TO DO: Scan the entries below. List each line with "ИЗГОТОВЛЕНИЯ".

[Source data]
- - -
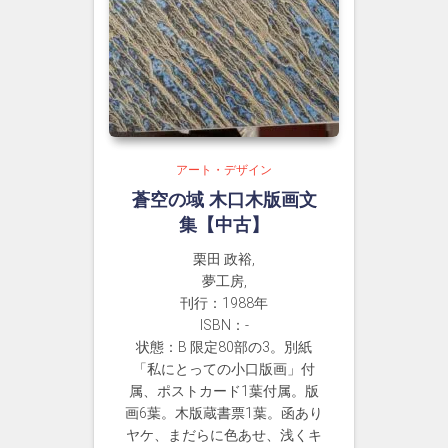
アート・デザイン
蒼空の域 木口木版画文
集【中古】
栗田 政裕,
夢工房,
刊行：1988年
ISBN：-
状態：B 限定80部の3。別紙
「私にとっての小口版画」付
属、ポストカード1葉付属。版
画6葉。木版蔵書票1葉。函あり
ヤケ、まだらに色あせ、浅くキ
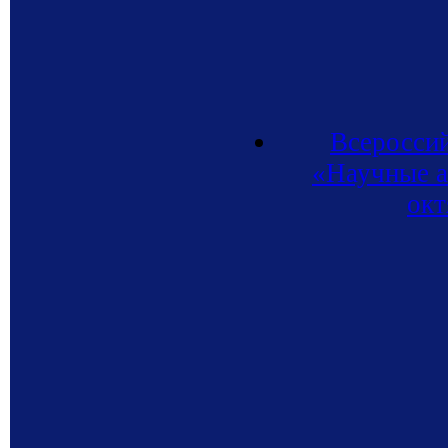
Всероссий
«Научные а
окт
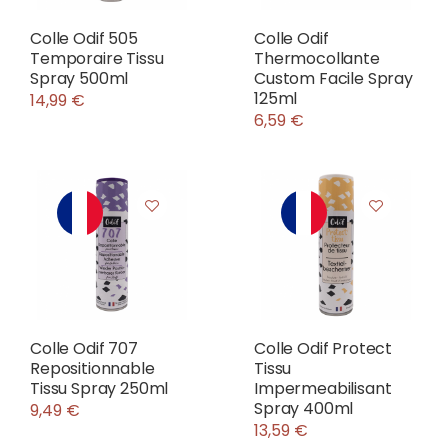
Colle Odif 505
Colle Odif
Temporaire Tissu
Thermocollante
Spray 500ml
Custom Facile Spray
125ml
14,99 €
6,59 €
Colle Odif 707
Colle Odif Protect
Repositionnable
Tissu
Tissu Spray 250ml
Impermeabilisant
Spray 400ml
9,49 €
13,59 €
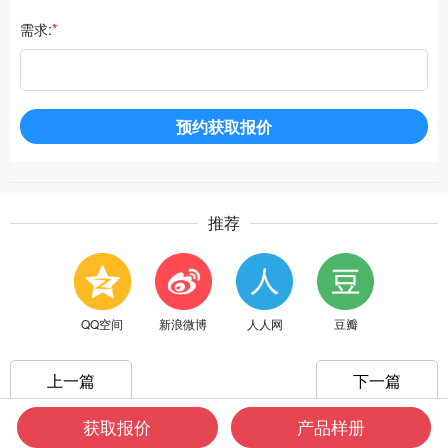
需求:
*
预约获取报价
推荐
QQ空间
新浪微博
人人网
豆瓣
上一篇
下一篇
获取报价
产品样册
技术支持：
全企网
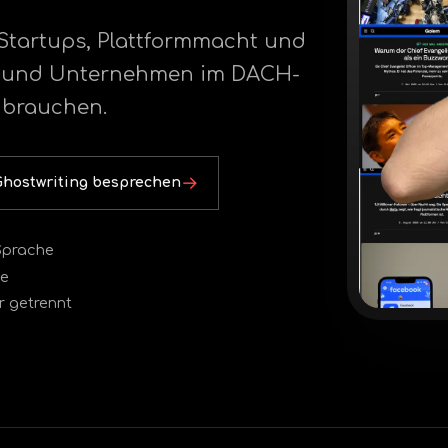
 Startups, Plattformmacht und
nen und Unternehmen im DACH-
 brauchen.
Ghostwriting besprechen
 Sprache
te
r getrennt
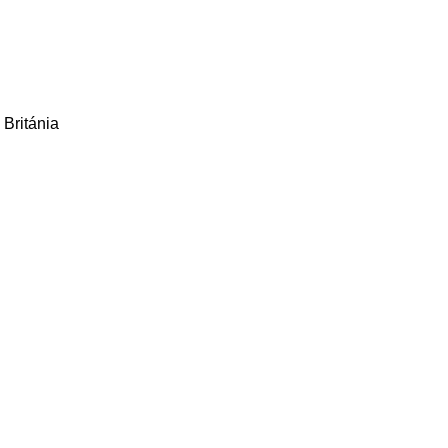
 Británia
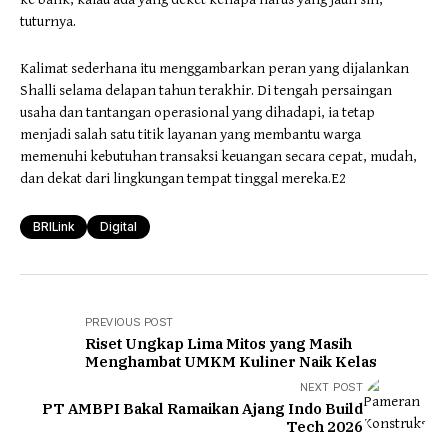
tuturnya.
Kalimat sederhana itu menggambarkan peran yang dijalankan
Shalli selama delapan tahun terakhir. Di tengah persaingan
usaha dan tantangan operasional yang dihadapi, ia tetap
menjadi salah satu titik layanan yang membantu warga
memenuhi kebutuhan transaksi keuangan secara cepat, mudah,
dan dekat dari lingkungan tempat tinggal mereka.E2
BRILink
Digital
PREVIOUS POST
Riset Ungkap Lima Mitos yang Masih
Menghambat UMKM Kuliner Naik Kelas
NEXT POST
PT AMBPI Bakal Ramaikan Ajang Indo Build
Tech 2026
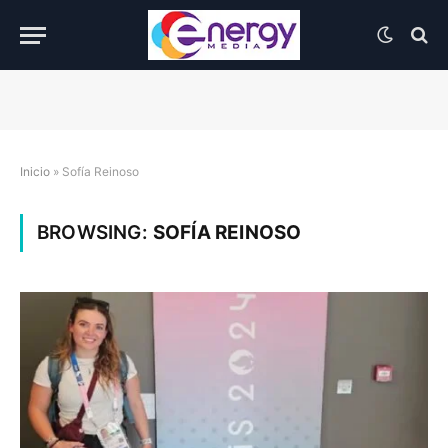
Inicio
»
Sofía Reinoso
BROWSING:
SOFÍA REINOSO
- - -
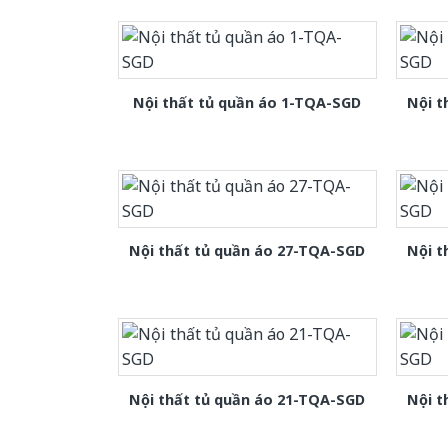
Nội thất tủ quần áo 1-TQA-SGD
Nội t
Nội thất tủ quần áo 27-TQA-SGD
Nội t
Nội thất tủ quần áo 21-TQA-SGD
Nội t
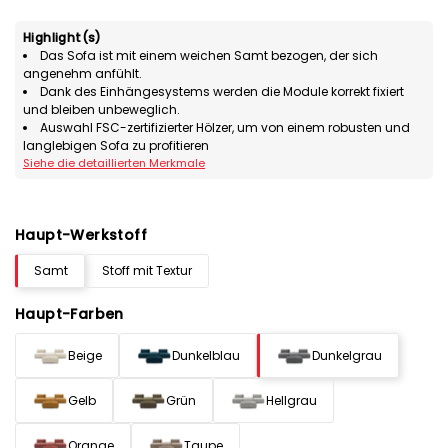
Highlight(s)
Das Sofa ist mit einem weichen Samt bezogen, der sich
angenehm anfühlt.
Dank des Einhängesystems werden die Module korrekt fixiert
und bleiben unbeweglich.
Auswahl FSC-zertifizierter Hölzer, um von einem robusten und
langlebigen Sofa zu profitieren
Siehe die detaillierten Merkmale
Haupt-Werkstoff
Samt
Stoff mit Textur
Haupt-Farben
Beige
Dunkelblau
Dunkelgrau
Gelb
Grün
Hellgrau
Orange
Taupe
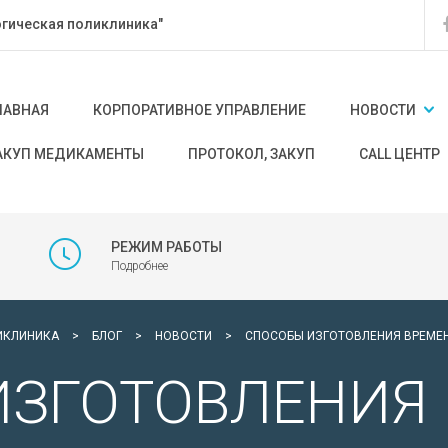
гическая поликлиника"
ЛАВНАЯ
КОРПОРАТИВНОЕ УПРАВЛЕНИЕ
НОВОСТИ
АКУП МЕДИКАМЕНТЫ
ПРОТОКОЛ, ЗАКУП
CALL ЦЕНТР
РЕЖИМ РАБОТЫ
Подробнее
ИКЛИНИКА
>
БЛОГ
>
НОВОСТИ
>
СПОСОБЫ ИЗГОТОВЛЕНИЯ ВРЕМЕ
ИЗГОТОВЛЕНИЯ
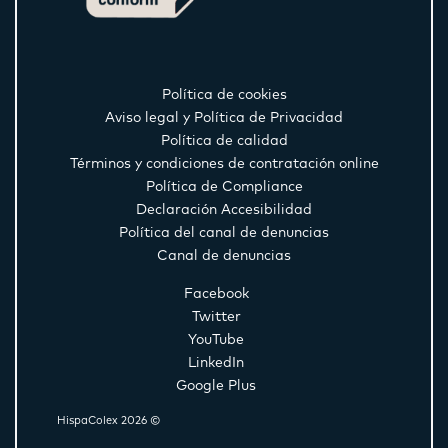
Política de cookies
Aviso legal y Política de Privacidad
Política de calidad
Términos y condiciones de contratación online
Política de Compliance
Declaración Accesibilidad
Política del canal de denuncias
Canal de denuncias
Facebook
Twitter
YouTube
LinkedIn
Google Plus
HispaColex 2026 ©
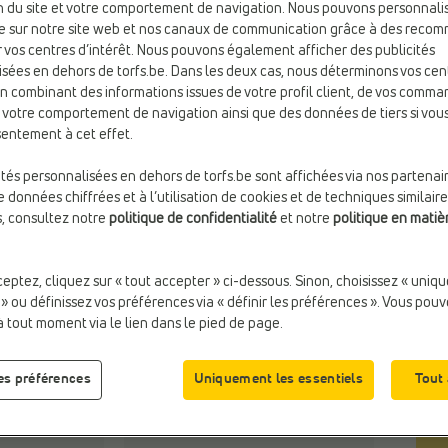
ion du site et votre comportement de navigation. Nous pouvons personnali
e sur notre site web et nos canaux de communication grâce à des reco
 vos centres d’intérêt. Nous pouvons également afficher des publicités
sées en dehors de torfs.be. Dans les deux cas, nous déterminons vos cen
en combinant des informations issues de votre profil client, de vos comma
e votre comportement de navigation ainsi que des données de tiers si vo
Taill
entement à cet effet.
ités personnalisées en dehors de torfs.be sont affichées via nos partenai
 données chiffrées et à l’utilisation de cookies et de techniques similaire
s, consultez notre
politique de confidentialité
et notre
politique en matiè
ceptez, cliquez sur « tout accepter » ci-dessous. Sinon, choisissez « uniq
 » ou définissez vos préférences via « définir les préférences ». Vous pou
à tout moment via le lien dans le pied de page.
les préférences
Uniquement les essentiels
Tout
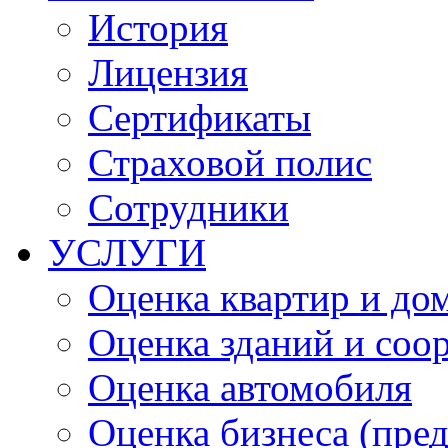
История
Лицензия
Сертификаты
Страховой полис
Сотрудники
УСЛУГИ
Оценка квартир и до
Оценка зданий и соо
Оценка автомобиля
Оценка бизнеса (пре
- - -
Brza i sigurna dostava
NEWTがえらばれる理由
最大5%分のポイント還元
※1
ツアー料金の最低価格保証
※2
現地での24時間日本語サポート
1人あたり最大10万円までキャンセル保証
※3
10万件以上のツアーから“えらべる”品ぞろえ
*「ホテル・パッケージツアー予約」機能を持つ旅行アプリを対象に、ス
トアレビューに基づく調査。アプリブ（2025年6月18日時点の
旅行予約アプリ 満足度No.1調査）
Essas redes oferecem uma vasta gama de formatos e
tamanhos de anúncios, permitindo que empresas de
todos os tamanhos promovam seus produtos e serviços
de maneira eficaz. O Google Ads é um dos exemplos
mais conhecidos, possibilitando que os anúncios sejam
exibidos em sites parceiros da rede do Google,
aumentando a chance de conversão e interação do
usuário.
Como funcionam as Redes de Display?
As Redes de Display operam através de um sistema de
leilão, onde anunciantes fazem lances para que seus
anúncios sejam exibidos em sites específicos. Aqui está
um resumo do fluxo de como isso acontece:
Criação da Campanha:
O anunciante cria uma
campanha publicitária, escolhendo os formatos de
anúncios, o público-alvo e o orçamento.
- - -
OUTPUT:
СПОСОБЫ ИЗГОТОВЛЕНИЯ ВРЕМЕ
ИЗГОТОВЛЕНИЯ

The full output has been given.